Lawyers for the activists argued that the judge’s summing up was “biased” and that “he should have allowed the defendants to make the defence of necessity”. The appeal also argues that the judge “got the law wrong about what the offence means”. It challenges why no disclosure materials were sent to the attorney general during the trial. Furthermore, it questions if the attorney general gave consent to use terrorism charges.

Lawyer Raj Chada, who represents 13 of the activists, called the convictions “a travesty of justice”. Rights Info reported that he also said:

It is our strongly held belief that charging them with this offence was an abuse of power by the attorney general and the CPS. It is only right and fitting that this wrongful conviction is overturned.

“Justice”

Kate Allen, Amnesty International UK’s director, called the convictions “a crushing blow for human rights in the UK”. Following news of the appeal, Helen Brewer, one of the 15, said:

We are appealing our convictions because justice has not been done.
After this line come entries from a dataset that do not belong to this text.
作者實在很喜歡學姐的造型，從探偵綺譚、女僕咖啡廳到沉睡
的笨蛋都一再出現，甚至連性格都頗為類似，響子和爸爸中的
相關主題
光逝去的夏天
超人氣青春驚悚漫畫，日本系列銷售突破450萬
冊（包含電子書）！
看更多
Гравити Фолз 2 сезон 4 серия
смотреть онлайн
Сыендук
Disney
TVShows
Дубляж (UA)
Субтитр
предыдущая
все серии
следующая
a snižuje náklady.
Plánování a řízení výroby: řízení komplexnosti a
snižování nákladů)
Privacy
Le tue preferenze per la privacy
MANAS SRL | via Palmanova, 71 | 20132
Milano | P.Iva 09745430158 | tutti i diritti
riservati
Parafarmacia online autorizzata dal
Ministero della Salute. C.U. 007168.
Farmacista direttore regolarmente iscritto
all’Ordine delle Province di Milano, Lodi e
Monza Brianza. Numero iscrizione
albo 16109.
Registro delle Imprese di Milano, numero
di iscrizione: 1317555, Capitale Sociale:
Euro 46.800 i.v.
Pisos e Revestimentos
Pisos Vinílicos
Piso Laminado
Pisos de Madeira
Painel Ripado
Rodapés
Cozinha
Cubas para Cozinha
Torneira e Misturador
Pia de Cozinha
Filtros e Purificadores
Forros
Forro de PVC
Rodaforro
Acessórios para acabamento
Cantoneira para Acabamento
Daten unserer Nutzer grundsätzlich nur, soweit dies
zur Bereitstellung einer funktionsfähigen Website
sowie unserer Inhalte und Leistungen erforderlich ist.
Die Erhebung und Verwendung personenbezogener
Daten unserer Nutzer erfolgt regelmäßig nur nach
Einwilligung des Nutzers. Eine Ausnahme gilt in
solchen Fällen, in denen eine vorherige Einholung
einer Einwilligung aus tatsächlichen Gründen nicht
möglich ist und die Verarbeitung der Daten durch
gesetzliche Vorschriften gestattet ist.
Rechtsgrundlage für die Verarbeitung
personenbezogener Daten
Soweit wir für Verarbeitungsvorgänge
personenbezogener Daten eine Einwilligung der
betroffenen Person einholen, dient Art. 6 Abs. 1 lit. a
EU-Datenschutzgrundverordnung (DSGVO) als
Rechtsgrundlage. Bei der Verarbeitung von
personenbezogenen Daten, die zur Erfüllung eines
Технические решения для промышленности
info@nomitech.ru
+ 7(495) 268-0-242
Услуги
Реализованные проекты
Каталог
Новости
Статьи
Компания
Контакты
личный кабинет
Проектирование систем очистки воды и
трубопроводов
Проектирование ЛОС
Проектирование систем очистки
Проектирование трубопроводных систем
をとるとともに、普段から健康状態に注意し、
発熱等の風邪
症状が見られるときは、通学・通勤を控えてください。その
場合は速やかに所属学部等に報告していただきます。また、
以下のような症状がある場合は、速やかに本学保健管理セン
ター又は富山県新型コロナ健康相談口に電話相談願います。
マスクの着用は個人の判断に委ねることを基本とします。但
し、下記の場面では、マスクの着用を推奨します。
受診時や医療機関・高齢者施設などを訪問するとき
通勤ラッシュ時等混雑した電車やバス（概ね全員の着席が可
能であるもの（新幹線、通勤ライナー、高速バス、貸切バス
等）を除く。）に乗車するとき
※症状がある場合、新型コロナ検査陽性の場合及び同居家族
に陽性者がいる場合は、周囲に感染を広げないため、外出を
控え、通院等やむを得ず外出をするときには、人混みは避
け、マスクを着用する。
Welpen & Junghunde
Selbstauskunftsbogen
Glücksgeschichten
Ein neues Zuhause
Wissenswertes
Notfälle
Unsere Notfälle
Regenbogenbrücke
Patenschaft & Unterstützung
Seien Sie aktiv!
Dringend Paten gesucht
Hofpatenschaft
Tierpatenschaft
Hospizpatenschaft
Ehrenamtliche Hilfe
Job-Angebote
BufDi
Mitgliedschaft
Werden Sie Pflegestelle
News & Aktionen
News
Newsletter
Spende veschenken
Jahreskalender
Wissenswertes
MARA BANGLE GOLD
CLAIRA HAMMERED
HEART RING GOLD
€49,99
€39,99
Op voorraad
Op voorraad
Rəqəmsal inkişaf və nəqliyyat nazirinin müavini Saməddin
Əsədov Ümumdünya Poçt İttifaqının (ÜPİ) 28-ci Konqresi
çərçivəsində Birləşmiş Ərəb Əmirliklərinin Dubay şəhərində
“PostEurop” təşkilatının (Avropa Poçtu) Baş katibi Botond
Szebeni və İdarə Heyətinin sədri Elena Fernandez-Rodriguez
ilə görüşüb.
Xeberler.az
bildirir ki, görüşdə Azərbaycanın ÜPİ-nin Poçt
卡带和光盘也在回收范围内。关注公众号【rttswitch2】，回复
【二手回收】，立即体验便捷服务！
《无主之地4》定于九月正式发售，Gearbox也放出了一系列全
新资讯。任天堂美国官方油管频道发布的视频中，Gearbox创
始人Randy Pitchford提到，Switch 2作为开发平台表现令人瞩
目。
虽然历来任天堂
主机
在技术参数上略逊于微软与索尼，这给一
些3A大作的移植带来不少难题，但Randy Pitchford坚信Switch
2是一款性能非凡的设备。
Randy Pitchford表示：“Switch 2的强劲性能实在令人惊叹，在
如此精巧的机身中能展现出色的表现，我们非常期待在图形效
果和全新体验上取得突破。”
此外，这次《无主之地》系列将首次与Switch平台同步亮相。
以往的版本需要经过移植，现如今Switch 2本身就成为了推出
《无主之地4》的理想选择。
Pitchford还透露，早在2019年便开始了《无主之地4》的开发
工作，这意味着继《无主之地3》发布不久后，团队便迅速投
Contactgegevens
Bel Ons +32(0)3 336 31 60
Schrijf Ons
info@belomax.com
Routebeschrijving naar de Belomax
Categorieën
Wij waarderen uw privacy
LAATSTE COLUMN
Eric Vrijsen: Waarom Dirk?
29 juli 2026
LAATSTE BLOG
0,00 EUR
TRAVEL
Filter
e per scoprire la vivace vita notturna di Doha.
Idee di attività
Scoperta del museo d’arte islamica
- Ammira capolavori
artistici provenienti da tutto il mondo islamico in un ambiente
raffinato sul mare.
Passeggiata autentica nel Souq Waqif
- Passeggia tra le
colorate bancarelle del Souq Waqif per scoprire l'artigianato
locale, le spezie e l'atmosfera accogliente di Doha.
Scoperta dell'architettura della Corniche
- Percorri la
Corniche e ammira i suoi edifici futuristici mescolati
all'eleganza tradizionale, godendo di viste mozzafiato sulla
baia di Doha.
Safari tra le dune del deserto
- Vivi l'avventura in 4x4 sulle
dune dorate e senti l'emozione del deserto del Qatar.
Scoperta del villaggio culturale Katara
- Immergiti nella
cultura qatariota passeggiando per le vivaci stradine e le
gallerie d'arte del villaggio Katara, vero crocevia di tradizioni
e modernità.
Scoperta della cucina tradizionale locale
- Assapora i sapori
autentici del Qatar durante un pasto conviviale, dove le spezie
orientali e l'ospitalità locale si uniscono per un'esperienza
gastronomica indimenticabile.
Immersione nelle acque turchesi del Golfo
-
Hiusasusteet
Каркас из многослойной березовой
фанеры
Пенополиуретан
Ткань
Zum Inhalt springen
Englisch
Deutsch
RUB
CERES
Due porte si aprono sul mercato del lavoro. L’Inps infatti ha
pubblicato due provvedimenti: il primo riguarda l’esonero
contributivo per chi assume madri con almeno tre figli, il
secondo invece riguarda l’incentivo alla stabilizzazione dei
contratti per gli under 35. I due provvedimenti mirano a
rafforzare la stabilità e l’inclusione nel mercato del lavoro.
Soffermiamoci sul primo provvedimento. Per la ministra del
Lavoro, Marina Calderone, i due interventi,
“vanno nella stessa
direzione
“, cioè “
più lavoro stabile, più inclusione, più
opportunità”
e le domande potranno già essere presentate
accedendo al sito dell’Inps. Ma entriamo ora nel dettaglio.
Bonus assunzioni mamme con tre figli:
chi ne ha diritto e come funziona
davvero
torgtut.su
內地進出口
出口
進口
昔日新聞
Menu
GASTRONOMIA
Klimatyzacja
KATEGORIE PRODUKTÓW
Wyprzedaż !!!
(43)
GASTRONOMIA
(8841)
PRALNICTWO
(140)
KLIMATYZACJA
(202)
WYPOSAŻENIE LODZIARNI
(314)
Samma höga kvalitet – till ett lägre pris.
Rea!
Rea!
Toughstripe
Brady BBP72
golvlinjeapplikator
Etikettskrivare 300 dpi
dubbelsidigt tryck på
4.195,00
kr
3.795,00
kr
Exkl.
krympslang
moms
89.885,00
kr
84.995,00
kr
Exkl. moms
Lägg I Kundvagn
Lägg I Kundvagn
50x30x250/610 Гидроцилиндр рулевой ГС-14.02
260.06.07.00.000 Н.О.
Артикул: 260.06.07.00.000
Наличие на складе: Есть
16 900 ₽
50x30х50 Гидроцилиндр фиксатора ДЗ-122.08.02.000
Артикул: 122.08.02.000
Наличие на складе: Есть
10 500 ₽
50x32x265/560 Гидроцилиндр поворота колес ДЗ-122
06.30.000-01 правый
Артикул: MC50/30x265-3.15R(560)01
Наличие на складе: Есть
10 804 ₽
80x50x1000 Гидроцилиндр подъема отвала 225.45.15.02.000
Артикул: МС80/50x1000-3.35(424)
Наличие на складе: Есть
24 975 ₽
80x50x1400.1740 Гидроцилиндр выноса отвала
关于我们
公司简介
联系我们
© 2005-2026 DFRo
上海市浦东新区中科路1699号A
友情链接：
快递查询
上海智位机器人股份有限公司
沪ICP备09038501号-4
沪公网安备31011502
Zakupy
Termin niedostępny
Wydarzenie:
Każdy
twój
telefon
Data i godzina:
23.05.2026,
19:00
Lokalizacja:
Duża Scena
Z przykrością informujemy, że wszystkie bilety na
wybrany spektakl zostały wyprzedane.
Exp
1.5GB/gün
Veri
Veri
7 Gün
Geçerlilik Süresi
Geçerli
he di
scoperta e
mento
Justice will only be done when we are acquitted of a crime that is completely disproportionate to an act of peaceful protest and when the Home Office is held to account for the danger it puts people in every single day – people who have sought asylum in this country fleeing harm and persecution in the very places the government deports them to.

And Brewer concluded:

Those are the real crimes – the use of brutal, inhumane and barely legal deportation flights, and the unprecedented use of terror law against peaceful protesters who acted to prevent harm.